We do not believe this result can be causatively explained by clinical differences among case events and control periods. Children of different ages can have significantly disparate hemodynamic parameters, but the ages of case and control records were not different. Although 20% more control records were derived from patients who were not on either vasoactive or anti-hypertensive infusions, the mean VIS between case events and control periods was similar. That said, we cannot predict how vasoactive/inotropic agents, antihypertensives, or hemodynamic-influencing sedatives impact these physiomarkers. Also, despite more control records coming from patients with craniectomies, this surgery would only serve to reduce the chances of having elevated ICP events and not, in itself, impact hemodynamics.

The limited contribution of MAP from among the hemodynamic signals stands in interesting contrast to the findings of Güiza et al., whose model predicted elevated ICP events 30 min prior to occurrence with an AUROC of 0.87 in an initial study15 using only ICP and MAP as model inputs. With a pediatric external validation cohort16, these authors found a lower AUROC of 0.79, comparable to our benchmark AUROC of 0.82. This may have been because their initial development cohort contained only 13 pediatric patients. Sensitivities were similar (92% and 93%), though our model achieved better specificity (48% vs 65%). Güiza et al.’s excellent predictive performance using MAP and ICP alone may be a reflection of their large training cohorts as well as their predominantly adult population which has less vital sign variation than children. It is also possible that different machine learning modeling approaches—and importantly, the features which are examined—may modulate the measured contribution of each physiologic signal. Nevertheless, our findings that differentially expressed physiomarkers are concentrated within the blood pressure signal as well as the ICP signal are consistent with Güiza et al.’s modeling results.

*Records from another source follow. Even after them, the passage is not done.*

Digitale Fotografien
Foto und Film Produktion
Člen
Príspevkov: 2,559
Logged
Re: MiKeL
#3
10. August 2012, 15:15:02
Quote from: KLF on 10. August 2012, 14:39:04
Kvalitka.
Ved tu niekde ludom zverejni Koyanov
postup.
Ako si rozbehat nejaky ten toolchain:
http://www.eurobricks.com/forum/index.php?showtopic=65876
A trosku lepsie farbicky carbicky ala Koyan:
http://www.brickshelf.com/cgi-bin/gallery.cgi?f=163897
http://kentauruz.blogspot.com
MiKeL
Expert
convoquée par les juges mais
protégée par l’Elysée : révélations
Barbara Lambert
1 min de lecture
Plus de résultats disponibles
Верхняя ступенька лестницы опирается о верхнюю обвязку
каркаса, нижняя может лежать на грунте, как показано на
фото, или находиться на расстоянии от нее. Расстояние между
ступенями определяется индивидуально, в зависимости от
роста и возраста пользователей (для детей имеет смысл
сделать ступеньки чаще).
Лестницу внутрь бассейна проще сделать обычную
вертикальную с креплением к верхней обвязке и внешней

Conclusions from our small, pilot study of children with varied ages and severe brain injury pathologies derive from 24 patients, of which 9 had events, which is its principal limitation. Our use of multiple splits and Monte Carlo simulations across elevated ICP events and controls is an attempt to overcome this limitation as well as to correct for event-control imbalance. A more ideal cohort size would allow an equal number of events and controls to be derived from every patient, or alternatively, would have each patient contribute only one event or control period in a randomized fashion to allow splits across patients instead of across samples. Therefore, our results require external validation in a larger cohort, which will likely require multi-site collaboration.

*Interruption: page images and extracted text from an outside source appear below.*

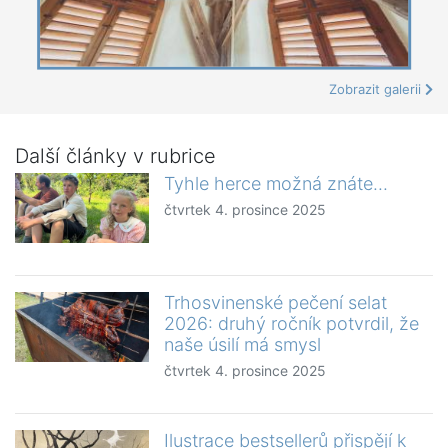
Zobrazit galerii
Další články v rubrice
Tyhle herce možná znáte...
čtvrtek 4. prosince 2025
Trhosvinenské pečení selat
2026: druhý ročník potvrdil, že
naše úsilí má smysl
čtvrtek 4. prosince 2025
Ilustrace bestsellerů přispějí k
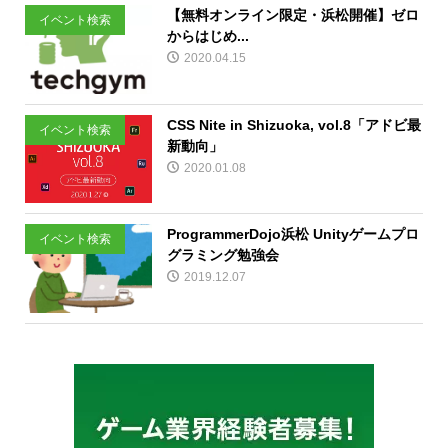
【無料オンライン限定・浜松開催】ゼロ
イベント検索
からはじめ...
2020.04.15
CSS Nite in Shizuoka, vol.8「アドビ最
イベント検索
新動向」
2020.01.08
ProgrammerDojo浜松 Unityゲームプロ
イベント検索
グラミング勉強会
2019.12.07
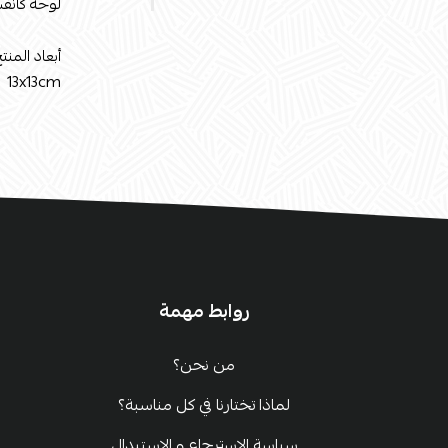
لوحة كانفس
أبعاد المنتج
13x13cm
روابط مهمة
من نحن؟
لماذا تختارنا في كل مناسبة؟
سياسة الإسترجاع و الإستبدال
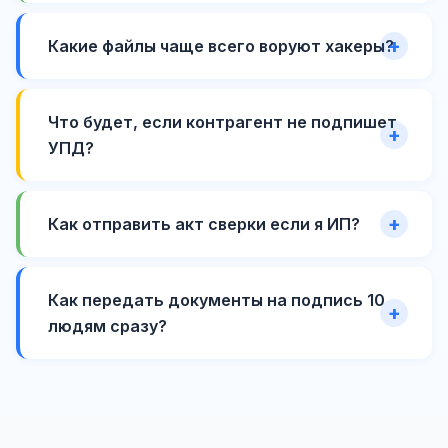
Какие файлы чаще всего воруют хакеры?
Что будет, если контрагент не подпишет
УПД?
Как отправить акт сверки если я ИП?
Как передать документы на подпись 10
людям сразу?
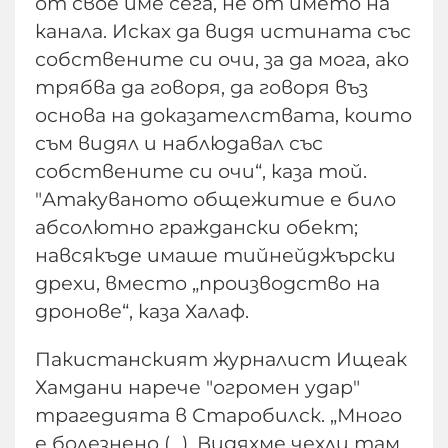
от свое име сега, не от името на
канала. Исках да видя истината със
собствените си очи, за да мога, ако
трябва да говоря, да говоря въз
основа на доказателствата, които
съм видял и наблюдавал със
собствените си очи“, каза той.
"Атакуваното общежитие е било
абсолютно граждански обект;
навсякъде имаше тийнейджърски
дрехи, вместо „производство на
дронове“, каза Халаф.
Пакистанският журналист Ищеак
Хамдани нарече "огромен удар"
трагедията в Старобилск. „Много
е болезнено (...). Видяхме чехли там,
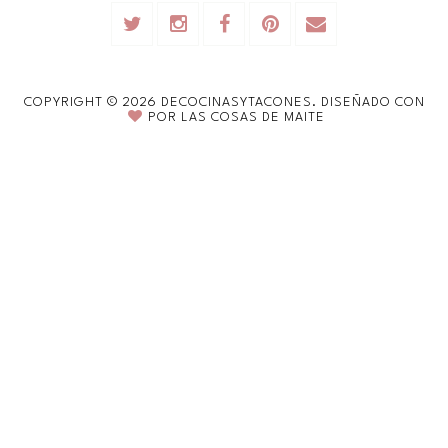
COPYRIGHT ©
2026
DECOCINASYTACONES.
DISEÑADO CON
POR
LAS COSAS DE MAITE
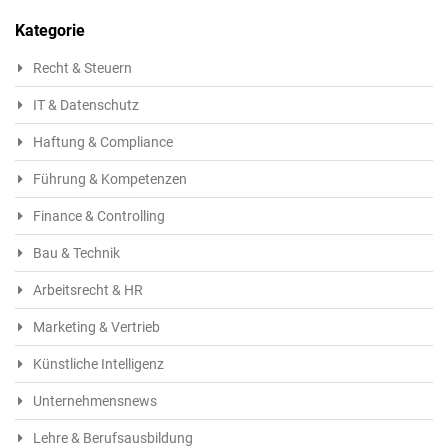
Kategorie
Recht & Steuern
IT & Datenschutz
Haftung & Compliance
Führung & Kompetenzen
Finance & Controlling
Bau & Technik
Arbeitsrecht & HR
Marketing & Vertrieb
Künstliche Intelligenz
Unternehmensnews
Lehre & Berufsausbildung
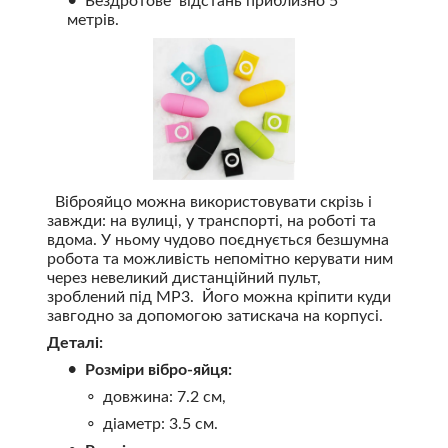
Бездротове відстань приблизно 5
метрів.
Віброяйцо можна використовувати скрізь і
завжди: на вулиці, у транспорті, на роботі та
вдома. У ньому чудово поєднується безшумна
робота та можливість непомітно керувати ним
через невеликий дистанційний пульт,
зроблений під MP3. Його можна кріпити куди
завгодно за допомогою затискача на корпусі.
Деталі:
Розміри вібро-яйця:
довжина: 7.2 см,
діаметр: 3.5 см.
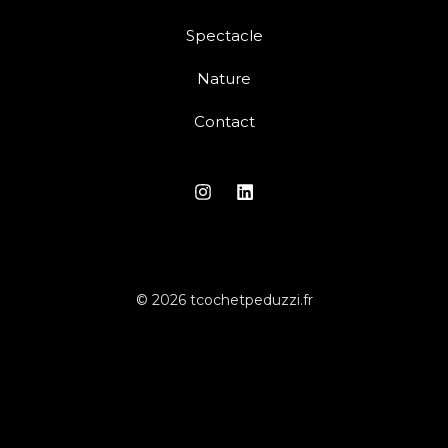
Spectacle
Nature
Contact
© 2026 tcochetpeduzzi.fr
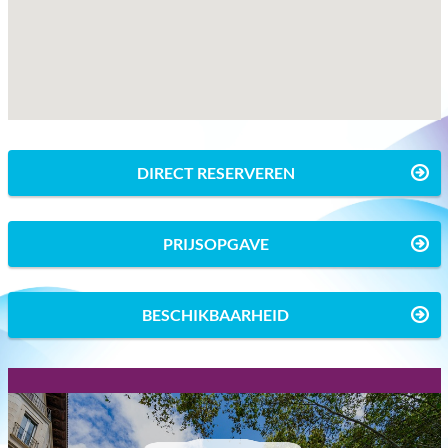
DIRECT RESERVEREN
PRIJSOPGAVE
BESCHIKBAARHEID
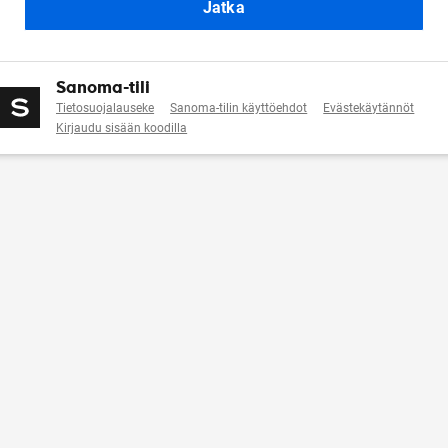
Jatka
Sanoma-tili
Tietosuojalauseke
Sanoma-tilin käyttöehdot
Evästekäytännöt
Kirjaudu sisään koodilla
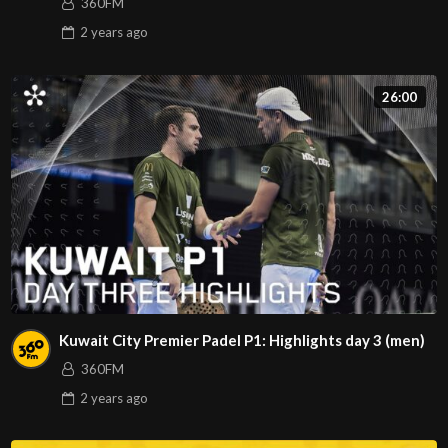
360FM
2 years
ago
26:00
Kuwait City Premier Padel P1: Highlights day 3 (men)
360FM
2 years
ago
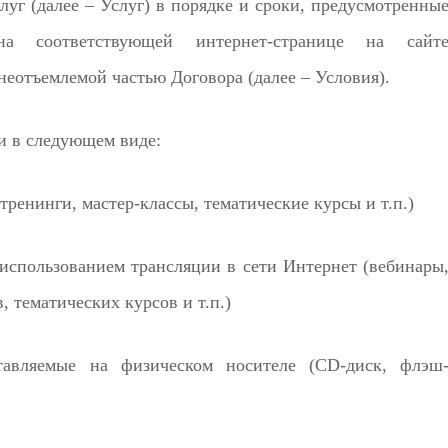
уг (далее – Услуг) в порядке и сроки, предусмотренны
 соответствующей интернет-странице на сайт
неотъемлемой частью Договора (далее – Условия).
ги в следующем виде:
тренинги, мастер-классы, тематические курсы и т.п.)
 использованием трансляции в сети Интернет (вебинары
, тематических курсов и т.п.)
ставляемые на физическом носителе (CD-диск, флэш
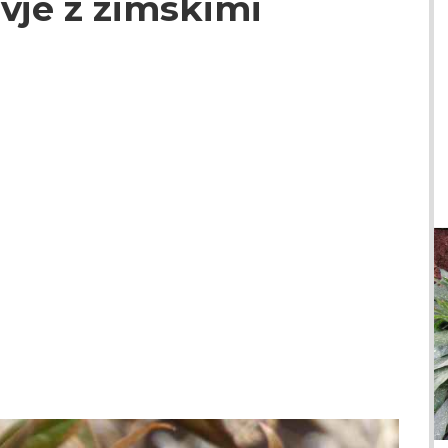
vje z zimskimi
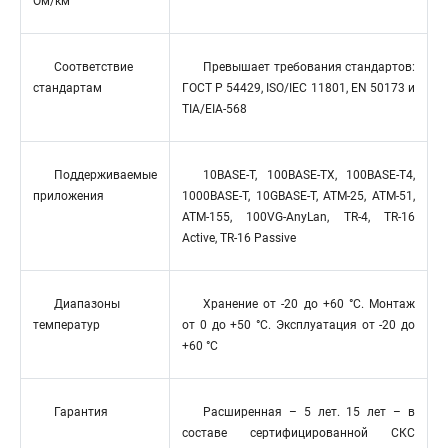
Ом/км
Соответствие
Превышает требования стандартов:
стандартам
ГОСТ Р 54429, ISO/IEC 11801, EN 50173 и
TIA/EIA-568
Поддерживаемые
10BASE-T, 100BASE-TX, 100BASE-T4,
приложения
1000BASE-T, 10GBASE-T, ATM-25, ATM-51,
ATM-155, 100VG-AnyLan, TR-4, TR-16
Active, TR-16 Passive
Диапазоны
Хранение от -20 до +60 °C. Монтаж
температур
от 0 до +50 °C. Эксплуатация от -20 до
+60 °C
Гарантия
Расширенная – 5 лет. 15 лет – в
составе сертифицированной СКС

Minute-to-minute data resolution may have constrained our model performance. Measures of change and variability were limited in our feature selection, and our design did not consider changes in feature values over time across analysis windows. Our records were curated and imbalanced. We did not study the impact of vasoactive agents or sedatives (e.g. propofol, dexmedetomidine) which may have hemodynamic effects, or of management conditions (e.g. craniectomy, type of ICP monitor, etc.), though their use appear similar across case events and control periods. Automated signal artifact removal algorithms would be required for any future bedside implementation.

In summary, we find that discriminatory physiomarkers discernable by machine learning methods are concentrated within blood pressure and ICP data for up to 4 h prior to future elevated ICP events in children with severe brain injuries, and models using ICP- and blood pressure-derived features demonstrate strong benchmark performance. Taken in aggregate, our findings support the idea that future attempts at high fidelity predictive modeling of elevated ICP events should leverage features contained within hemodynamic and ICP signals.